[Records contained in a dataset]
··········

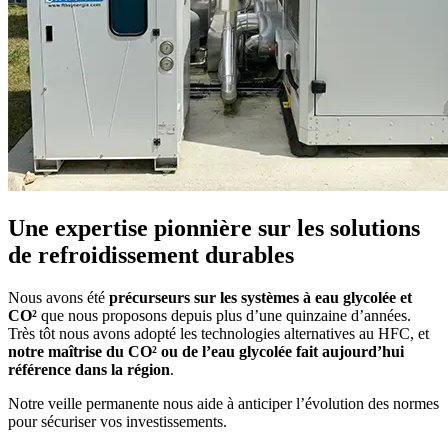
Une expertise pionnière sur les solutions
de refroidissement durables
Nous avons été
précurseurs sur les systèmes à eau glycolée et
CO²
que nous proposons depuis plus d’une quinzaine d’années.
Très tôt nous avons adopté les technologies alternatives au HFC, et
notre maîtrise du CO² ou de l’eau glycolée fait aujourd’hui
référence dans la région
.
Notre veille permanente nous aide à anticiper l’évolution des normes
pour sécuriser vos investissements.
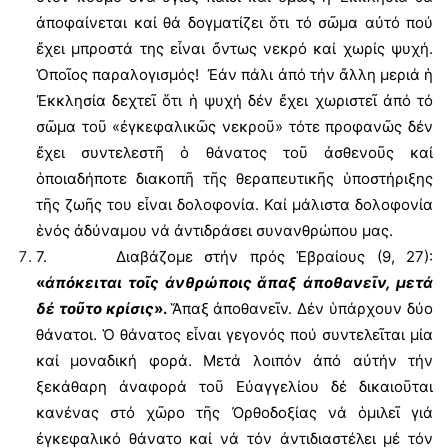
ἀποφαίνεται καί θά δογματίζει ὅτι τό σῶμα αὐτό πού
ἔχει μπροστά της εἶναι ὄντως νεκρό καί χωρίς ψυχή.
Ὁποῖος παραλογισμός! Ἐάν πάλι ἀπό τήν ἄλλη μεριά ἡ
Ἐκκλησία δεχτεῖ ὅτι ἡ ψυχή δέν ἔχει χωριστεῖ ἀπό τό
σῶμα τοῦ «ἐγκεφαλικῶς νεκροῦ» τότε προφανῶς δέν
ἔχει συντελεστῆ ὁ θάνατος τοῦ ἀσθενοῦς καί
ὁποιαδήποτε διακοπῆ τῆς θεραπευτικῆς ὑποστήριξης
τῆς ζωῆς του εἶναι δολοφονία. Καί μάλιστα δολοφονία
ἑνός ἀδύναμου νά ἀντιδράσει συνανθρώπου μας.
7. Διαβάζομε στήν πρός Ἑβραίους (9, 27):
«
ἀπόκειται τοῖς ἀνθρώποις ἅπαξ ἀποθανεῖν, μετά
δέ τοῦτο κρίσις
».
Ἅπαξ ἀποθανεῖν. Δέν ὑπάρχουν δύο
θάνατοι. Ὁ θάνατος εἶναι γεγονός πού συντελεῖται μία
καί μοναδική φορά. Μετά λοιπόν ἀπό αὐτήν τήν
ξεκάθαρη ἀναφορά τοῦ Εὐαγγελίου δέ δικαιοῦται
κανένας στό χῶρο τῆς Ὀρθοδοξίας νά ὁμιλεῖ γιά
ἐγκεφαλικό θάνατο καί νά τόν ἀντιδιαστέλει μέ τόν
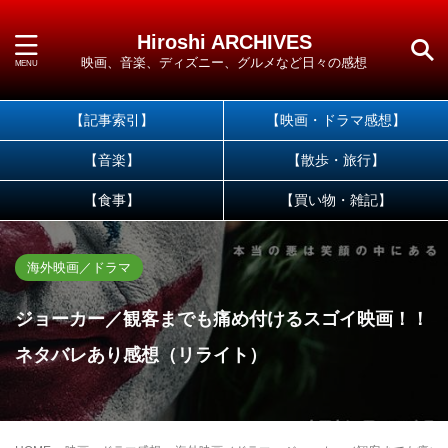
Hiroshi ARCHIVES
映画、音楽、ディズニー、グルメなど日々の感想
【記事索引】
【映画・ドラマ感想】
【音楽】
【散歩・旅行】
【食事】
【買い物・雑記】
海外映画／ドラマ
ジョーカー／観客までも痛め付けるスゴイ映画！！
ネタバレあり感想（リライト）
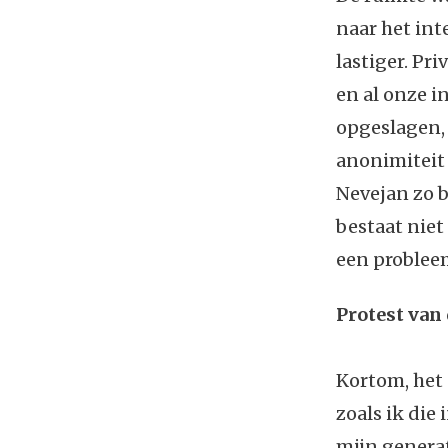
naar het int
lastiger. Pr
en al onze i
opgeslagen,
anonimiteit 
Nevejan zo 
bestaat niet
een probleem
Protest van
Kortom, het
zoals ik die
mijn generat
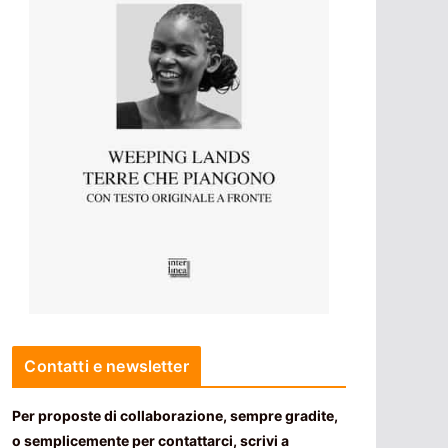
Contatti e newsletter
Per proposte di collaborazione, sempre gradite,
o semplicemente per contattarci, scrivi a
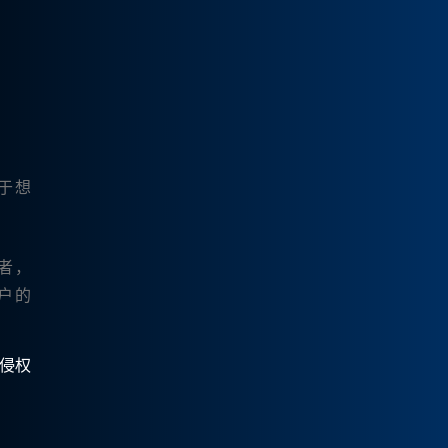
于想
者，
用户的
有侵权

··········

Exercise details:
Go through the entries above and report every line in which the word "θάνατος" appears.

Problem solution:
ἔχει συντελεστῆ ὁ θάνατος τοῦ ἀσθενοῦς καί
θάνατοι. Ὁ θάνατος εἶναι γεγονός πού συντελεῖται μία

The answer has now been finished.